Hacker News new | ask | show | jobs
by thethirdone 394 days ago
Based on the data in table 3, I would attribute most of the difference to length of advice. LLMs average word count (29.4) is more than double human word count (13.25). Most other measures do not have a significant ratio. "Difficult word count" would be the only other with a ratio higher than 2, but that is inherited from total word count.

I think it would be difficult to truly convince me to answer differently in a test with 14 words where 30 would have enough space to actually convey an argument.

I would be very interested to see the test rerun while limiting LLM response length or encouraging long responses from humans.

2 comments

If you think writing more words will be more persuasive, just... write more words?

The test already incentivises being persuasive! If writing more words would do that, and the incentivised human persuaders don't write more words and the LLMs do, then I think it's fair to say that LLMs are more persuasive than incentivised human persuaders.

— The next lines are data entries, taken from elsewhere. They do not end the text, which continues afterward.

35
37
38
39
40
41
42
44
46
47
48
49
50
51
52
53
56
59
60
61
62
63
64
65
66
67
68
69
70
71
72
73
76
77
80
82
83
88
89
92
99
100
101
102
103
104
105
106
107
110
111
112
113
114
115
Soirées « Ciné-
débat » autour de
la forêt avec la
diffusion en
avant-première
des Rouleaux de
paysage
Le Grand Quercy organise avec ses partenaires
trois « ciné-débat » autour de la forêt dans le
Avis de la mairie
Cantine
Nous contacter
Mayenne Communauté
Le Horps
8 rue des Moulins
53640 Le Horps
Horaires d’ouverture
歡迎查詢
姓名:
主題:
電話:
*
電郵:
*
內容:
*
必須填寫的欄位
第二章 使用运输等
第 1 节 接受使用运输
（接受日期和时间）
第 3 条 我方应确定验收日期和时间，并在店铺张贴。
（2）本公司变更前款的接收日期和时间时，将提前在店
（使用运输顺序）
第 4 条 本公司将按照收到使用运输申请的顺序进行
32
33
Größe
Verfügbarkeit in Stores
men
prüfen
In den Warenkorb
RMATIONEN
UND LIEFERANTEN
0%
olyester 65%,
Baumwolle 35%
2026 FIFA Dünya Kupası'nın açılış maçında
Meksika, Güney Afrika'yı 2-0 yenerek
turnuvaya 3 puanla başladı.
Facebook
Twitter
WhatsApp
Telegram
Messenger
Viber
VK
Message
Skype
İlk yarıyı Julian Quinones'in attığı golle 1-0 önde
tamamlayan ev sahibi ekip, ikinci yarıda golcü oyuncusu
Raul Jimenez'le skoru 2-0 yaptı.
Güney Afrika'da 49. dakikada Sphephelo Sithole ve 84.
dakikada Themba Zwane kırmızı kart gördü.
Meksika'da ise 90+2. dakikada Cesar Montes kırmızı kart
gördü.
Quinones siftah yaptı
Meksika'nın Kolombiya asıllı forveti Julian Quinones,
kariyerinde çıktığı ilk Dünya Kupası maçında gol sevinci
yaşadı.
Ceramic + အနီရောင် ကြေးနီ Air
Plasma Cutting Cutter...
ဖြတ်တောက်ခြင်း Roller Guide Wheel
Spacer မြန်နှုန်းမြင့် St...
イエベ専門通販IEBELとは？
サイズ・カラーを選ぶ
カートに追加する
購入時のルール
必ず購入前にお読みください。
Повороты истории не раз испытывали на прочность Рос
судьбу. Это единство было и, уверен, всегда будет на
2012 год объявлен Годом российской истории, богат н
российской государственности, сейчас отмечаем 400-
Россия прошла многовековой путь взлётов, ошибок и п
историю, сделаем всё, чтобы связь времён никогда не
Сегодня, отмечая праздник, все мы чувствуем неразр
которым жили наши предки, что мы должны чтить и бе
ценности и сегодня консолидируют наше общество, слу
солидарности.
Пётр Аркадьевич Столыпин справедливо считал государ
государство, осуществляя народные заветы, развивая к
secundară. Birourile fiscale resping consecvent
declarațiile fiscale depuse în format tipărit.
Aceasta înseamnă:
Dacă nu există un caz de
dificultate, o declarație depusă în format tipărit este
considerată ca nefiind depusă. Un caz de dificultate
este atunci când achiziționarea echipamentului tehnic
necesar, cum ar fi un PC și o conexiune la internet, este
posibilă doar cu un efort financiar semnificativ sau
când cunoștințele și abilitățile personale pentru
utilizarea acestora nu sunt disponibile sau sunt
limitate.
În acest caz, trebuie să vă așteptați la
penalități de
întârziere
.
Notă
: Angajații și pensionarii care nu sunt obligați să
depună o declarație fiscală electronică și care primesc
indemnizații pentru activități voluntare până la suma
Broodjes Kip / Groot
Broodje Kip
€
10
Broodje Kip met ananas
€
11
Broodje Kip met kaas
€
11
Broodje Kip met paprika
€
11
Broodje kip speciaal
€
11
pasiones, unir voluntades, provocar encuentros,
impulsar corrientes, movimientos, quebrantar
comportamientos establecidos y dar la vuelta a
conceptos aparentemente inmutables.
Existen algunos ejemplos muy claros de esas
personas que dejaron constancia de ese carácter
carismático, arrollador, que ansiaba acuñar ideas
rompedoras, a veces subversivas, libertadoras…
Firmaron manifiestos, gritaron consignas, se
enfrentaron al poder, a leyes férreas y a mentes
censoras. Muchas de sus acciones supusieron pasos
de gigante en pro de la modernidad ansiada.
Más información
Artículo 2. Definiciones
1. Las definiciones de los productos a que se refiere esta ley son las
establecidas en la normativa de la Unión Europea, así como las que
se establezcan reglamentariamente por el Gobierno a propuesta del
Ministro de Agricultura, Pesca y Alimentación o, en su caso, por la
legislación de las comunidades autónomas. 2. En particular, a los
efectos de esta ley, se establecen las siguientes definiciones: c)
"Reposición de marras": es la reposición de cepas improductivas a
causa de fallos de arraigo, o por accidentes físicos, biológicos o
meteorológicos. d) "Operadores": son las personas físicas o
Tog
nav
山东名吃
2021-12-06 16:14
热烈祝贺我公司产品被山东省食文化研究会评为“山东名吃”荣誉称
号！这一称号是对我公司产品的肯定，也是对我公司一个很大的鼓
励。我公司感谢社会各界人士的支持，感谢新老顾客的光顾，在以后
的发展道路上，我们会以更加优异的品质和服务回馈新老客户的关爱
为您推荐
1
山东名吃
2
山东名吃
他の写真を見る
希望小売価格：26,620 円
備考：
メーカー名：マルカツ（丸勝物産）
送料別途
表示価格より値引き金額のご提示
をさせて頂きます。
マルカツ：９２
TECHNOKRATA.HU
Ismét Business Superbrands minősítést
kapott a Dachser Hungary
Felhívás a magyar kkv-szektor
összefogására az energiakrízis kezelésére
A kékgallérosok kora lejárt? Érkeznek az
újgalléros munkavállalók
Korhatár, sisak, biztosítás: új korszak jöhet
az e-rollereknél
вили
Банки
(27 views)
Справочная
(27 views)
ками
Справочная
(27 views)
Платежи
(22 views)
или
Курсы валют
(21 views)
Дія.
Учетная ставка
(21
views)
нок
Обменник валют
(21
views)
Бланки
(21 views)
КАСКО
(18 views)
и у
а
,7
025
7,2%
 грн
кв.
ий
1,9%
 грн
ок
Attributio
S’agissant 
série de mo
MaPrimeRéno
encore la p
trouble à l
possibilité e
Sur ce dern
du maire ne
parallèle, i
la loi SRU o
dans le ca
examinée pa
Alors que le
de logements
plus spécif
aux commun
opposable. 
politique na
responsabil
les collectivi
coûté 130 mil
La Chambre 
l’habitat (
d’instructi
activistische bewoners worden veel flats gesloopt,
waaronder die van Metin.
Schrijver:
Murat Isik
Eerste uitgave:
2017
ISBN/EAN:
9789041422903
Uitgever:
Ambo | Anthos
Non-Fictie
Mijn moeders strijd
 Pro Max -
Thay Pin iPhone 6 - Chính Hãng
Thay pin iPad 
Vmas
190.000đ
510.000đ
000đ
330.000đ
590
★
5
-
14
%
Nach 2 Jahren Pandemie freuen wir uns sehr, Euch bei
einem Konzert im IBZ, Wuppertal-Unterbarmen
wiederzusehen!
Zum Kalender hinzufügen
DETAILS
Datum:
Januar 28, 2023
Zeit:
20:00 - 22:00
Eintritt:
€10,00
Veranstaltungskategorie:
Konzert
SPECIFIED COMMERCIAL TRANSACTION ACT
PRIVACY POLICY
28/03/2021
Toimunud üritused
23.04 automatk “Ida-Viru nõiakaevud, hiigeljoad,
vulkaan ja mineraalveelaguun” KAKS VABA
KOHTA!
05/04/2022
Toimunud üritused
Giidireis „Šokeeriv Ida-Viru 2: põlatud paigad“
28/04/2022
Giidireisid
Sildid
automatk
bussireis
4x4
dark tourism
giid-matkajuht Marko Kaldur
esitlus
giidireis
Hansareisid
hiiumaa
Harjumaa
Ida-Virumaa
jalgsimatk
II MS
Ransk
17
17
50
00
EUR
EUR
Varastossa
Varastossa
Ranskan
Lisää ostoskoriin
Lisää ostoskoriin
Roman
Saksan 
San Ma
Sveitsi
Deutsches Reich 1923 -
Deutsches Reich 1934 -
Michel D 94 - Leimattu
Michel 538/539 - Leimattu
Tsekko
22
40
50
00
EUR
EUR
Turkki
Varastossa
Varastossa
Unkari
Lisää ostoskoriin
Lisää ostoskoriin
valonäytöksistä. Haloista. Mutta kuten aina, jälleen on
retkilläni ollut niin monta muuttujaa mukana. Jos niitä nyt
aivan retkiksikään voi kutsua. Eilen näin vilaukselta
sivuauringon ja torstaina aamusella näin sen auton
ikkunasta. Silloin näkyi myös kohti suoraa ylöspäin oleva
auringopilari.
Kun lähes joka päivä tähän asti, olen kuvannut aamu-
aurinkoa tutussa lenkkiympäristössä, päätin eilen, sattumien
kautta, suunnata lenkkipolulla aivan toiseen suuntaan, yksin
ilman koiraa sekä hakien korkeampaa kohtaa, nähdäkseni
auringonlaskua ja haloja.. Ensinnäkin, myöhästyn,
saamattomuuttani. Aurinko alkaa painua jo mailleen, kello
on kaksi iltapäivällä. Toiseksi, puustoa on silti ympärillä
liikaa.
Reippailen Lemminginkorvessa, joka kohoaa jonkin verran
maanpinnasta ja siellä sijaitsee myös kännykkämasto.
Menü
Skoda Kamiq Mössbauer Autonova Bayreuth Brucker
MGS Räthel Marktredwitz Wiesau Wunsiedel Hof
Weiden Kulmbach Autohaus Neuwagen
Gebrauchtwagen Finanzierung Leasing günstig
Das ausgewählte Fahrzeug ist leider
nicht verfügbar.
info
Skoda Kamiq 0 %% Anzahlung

Sure. I am not contesting that LLMs are more persuasive in this context. That basic result comes through very clearly in the paper. Its not as clear how relevant this is to other situations though. I think its quite likely that humans given the instruction to increase word count might outperform LLMs. People are very unlikely to have practiced the specific task of giving advice on multiple choice tests whereas LLMs have likely gotten RLHF training which likely helps in this situation.

I always try to pick out as many tidbits as possible from papers that might be applicable in other situations. I think the main difference of word count may be overshadowing other insights that may be more relevant to longer form argumentation.

> I would be very interested to see the test rerun while limiting LLM response length or encouraging long responses from humans.

I don’t know if that would have the effect you want. And if you’re more likely have hallucinations at lower word counts, that matters for those who are scrupulous, but many people trying to convince you of something believe the ends justify the means, and that honesty or correspondence to reality are not necessary, just nice to have.

Asking chatbots for short answers can increase hallucinations, study finds - https://news.ycombinator.com/item?id=43950684 - May 2025 (1 comment)

which is reporting on this post:

Good answers not necessarily factual answers: analysis of hallucination in LLMs - https://news.ycombinator.com/item?id=43950678 - May 2025 (1 comment)

I'm not sure what effect you think I want. The suggestion was just to increase the "interestingness" of the study. It seems to be like the main difference between LLM and human shown was length of response. Controlling for that variable and rerunning the experiment would help show other differences.

I do think its distinctly possible that LLMs will be much less convincing due to increased hallucinations at a low word count. I also think that may have less of an effect for dishonest suggestions. Simply stating a lie confidently is relatively effective.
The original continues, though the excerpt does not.